2 Climate Change and Himalayan Mountains
The impact of climate change can be best studied in regions which experience stressed climatic conditions such as deserts and high altitude mountainous areas affected by permafrost conditions (e.g. Tibet, Siberia, and Antarctica etc.). Such areas are characterized by arid climate with scanty precipitation and extreme temperature regimes. The evidences of temporal climate variations, reflected in the deposition of sediments, pollen grains, etc. in deserts and changes in the relative concentration of O18 and O16 isotopes in glacier and permafrost ice are likely to be better preserved in these areas rather than in regions characterized by heavy rainfall and moderate temperature regimes.
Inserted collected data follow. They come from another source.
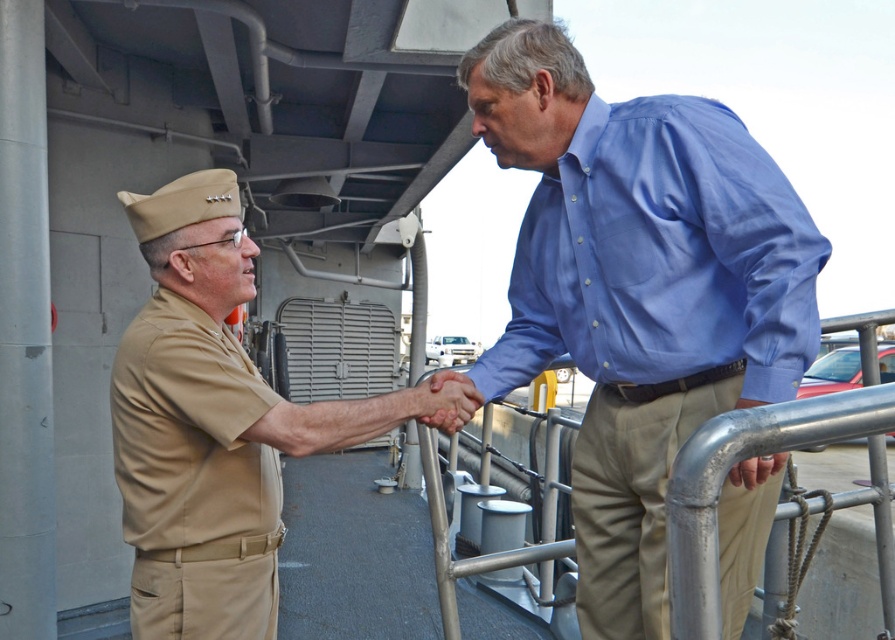 Measure the distance between point (x=274, y=636) and camera.

A distance of 2.18 meters exists between point (x=274, y=636) and camera.

Is khaki uniform at left below tan/khaki fabric uniform at left?

Actually, khaki uniform at left is above tan/khaki fabric uniform at left.

Which is behind, point (190, 621) or point (226, 502)?

Positioned behind is point (226, 502).

Where is `khaki uniform at left`? The height and width of the screenshot is (640, 895). khaki uniform at left is located at coordinates (215, 424).

Is blue button-up shirt at upper right closer to the viewer compared to tan/khaki fabric uniform at left?

That is True.

Who is lower down, blue button-up shirt at upper right or tan/khaki fabric uniform at left?

tan/khaki fabric uniform at left is below.

The image size is (895, 640). What do you see at coordinates (661, 257) in the screenshot? I see `blue button-up shirt at upper right` at bounding box center [661, 257].

Find the location of a particular element. The height and width of the screenshot is (640, 895). blue button-up shirt at upper right is located at coordinates (661, 257).

Which of these two, blue button-up shirt at upper right or khaki uniform at left, stands taller?

khaki uniform at left

Does point (575, 164) lie behind point (233, 227)?

No, (575, 164) is in front of (233, 227).

Between point (669, 109) and point (148, 531), which one is positioned behind?

Point (148, 531)

You are a GUI agent. You are given a task and a screenshot of the screen. Output one action in this format:
    pyautogui.click(x=<x>, y=<y>)
    Task: Click on the blue button-up shirt at upper right
    
    Given the screenshot: What is the action you would take?
    pyautogui.click(x=661, y=257) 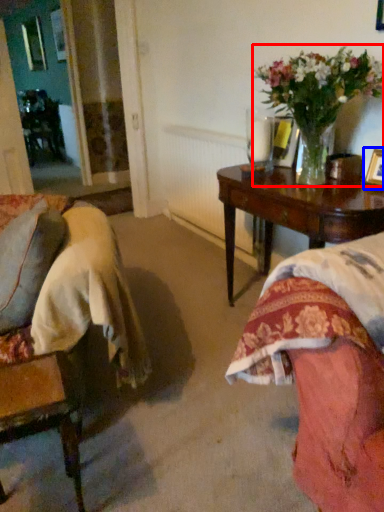 Question: Which point is further to the camera, houseplant (highlighted by a red box) or picture frame (highlighted by a blue box)?

Choices:
 (A) houseplant
 (B) picture frame

Answer: (B) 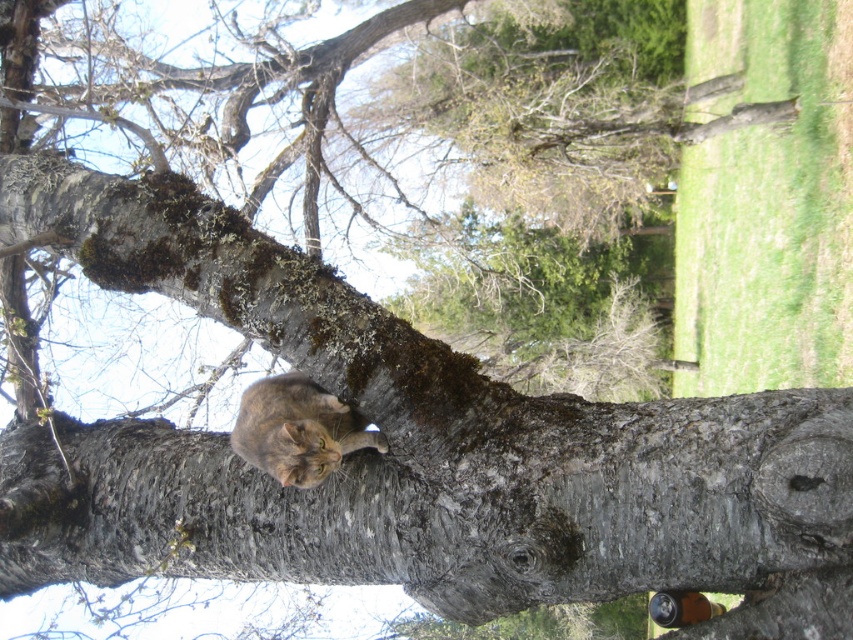 Question: Which point is closer to the camera?

Choices:
 (A) tabby fur cat at upper center
 (B) smooth gray bark at center

Answer: (B)

Question: Is the position of smooth gray bark at center more distant than that of tabby fur cat at upper center?

Choices:
 (A) no
 (B) yes

Answer: (A)

Question: Does smooth gray bark at center appear over tabby fur cat at upper center?

Choices:
 (A) no
 (B) yes

Answer: (A)

Question: Can you confirm if smooth gray bark at center is thinner than tabby fur cat at upper center?

Choices:
 (A) no
 (B) yes

Answer: (A)

Question: Which of the following is the farthest from the observer?

Choices:
 (A) (505, 438)
 (B) (299, 387)

Answer: (B) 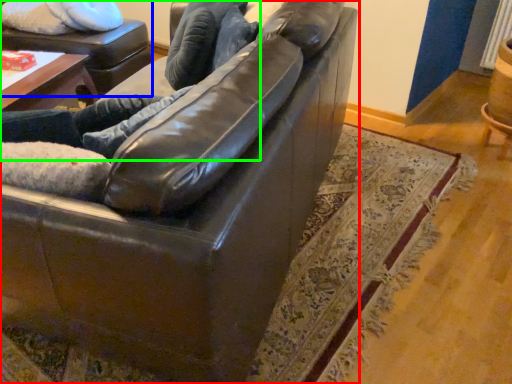 Question: Considering the real-world distances, which object is closest to studio couch (highlighted by a red box)? swivel chair (highlighted by a blue box) or couple (highlighted by a green box).

Choices:
 (A) swivel chair
 (B) couple

Answer: (B) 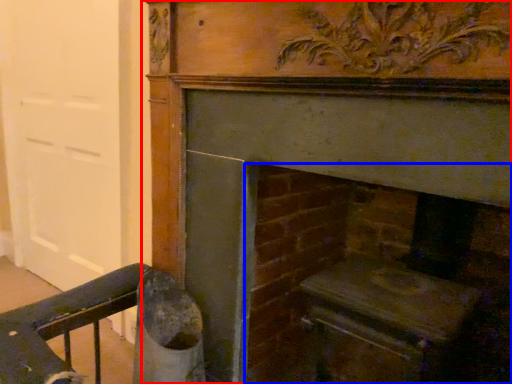 Question: Which object appears closest to the camera in this image, fireplace (highlighted by a red box) or fireplace (highlighted by a blue box)?

Choices:
 (A) fireplace
 (B) fireplace

Answer: (A) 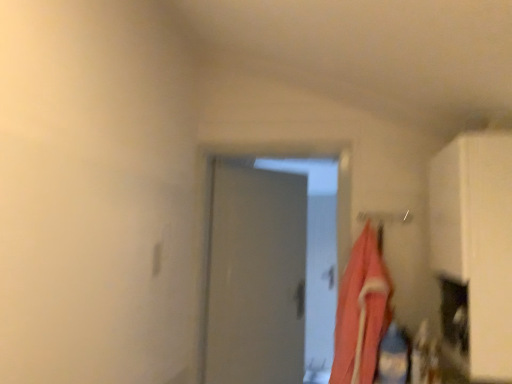 Question: Is matte pink fabric at right at the left side of white matte cabinet at right?

Choices:
 (A) yes
 (B) no

Answer: (A)

Question: Is matte pink fabric at right at the right side of white matte cabinet at right?

Choices:
 (A) yes
 (B) no

Answer: (B)

Question: Does matte pink fabric at right have a smaller size compared to white matte cabinet at right?

Choices:
 (A) no
 (B) yes

Answer: (B)

Question: Is matte pink fabric at right far away from white matte cabinet at right?

Choices:
 (A) no
 (B) yes

Answer: (A)

Question: Is matte pink fabric at right oriented away from white matte cabinet at right?

Choices:
 (A) no
 (B) yes

Answer: (A)

Question: From the image's perspective, is matte pink fabric at right located beneath white matte cabinet at right?

Choices:
 (A) no
 (B) yes

Answer: (B)

Question: From the image's perspective, does white matte cabinet at right appear lower than matte pink fabric at right?

Choices:
 (A) no
 (B) yes

Answer: (A)

Question: From a real-world perspective, is white matte cabinet at right located higher than matte pink fabric at right?

Choices:
 (A) yes
 (B) no

Answer: (A)

Question: Is white matte cabinet at right positioned far away from matte pink fabric at right?

Choices:
 (A) no
 (B) yes

Answer: (A)

Question: Does white matte cabinet at right have a lesser width compared to matte pink fabric at right?

Choices:
 (A) yes
 (B) no

Answer: (B)

Question: Could matte pink fabric at right be considered to be inside white matte cabinet at right?

Choices:
 (A) no
 (B) yes

Answer: (A)

Question: Is white matte cabinet at right facing towards matte pink fabric at right?

Choices:
 (A) no
 (B) yes

Answer: (B)

Question: Considering the positions of matte pink fabric at right and white matte cabinet at right in the image, is matte pink fabric at right wider or thinner than white matte cabinet at right?

Choices:
 (A) wide
 (B) thin

Answer: (B) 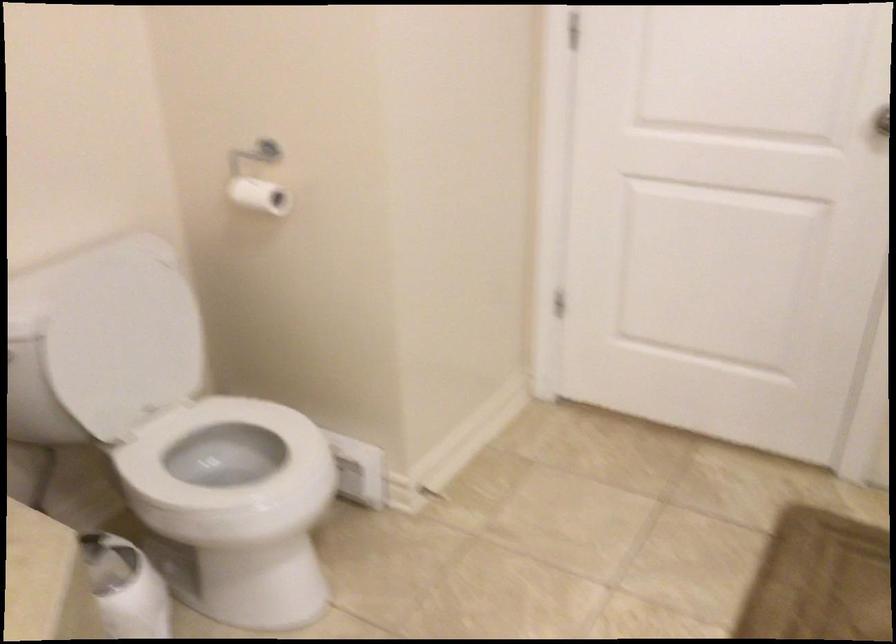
Mountain areas such as the Himalayas, the Alps, the Andes, the Rockies etc., because of their great altitudinal range within short distances and high biodiversity, amplify the effects and exhibit climatic regimes that are similar to those of widely separated latitudinal belts (Liu and Chen 2000; Thompson et al. 2000). Besides this, the river systems in mountainous areas, being a key element of hydrological cycle, show good impacts of the shifts in climate. They also bring about the disruption of existing socio-economic structures of population inhabiting their basins (Beniston et al. 1997).
The climate in the Himalaya exercises a dominant control over the meteorological and hydrological conditions in the Indo-Gangetic plains as majority of rivers derive significant portion of their discharge from seasonal snowmelt and/or melting of Himalayan glaciers. In view of their overall importance in the context of Indian sub-continent, the study of long-term and short-term climate changes in the Himalaya and their perilous impacts on its fragile eco-system assumes importance. Because of the vast spread and large variations in hydro-meteorological conditions in different parts and impracticability of carrying out such work for the entire Himalaya, this paper covers the northwestern portion only, comprising of the states of Jammu and Kashmir and Himachal Pradesh (Fig. 1). This region, besides being influenced by, more or less, similar meteorological conditions, has a significant concentration of glaciers in its river basins, and better network of meteorological stations as compared to the central and eastern Himalaya.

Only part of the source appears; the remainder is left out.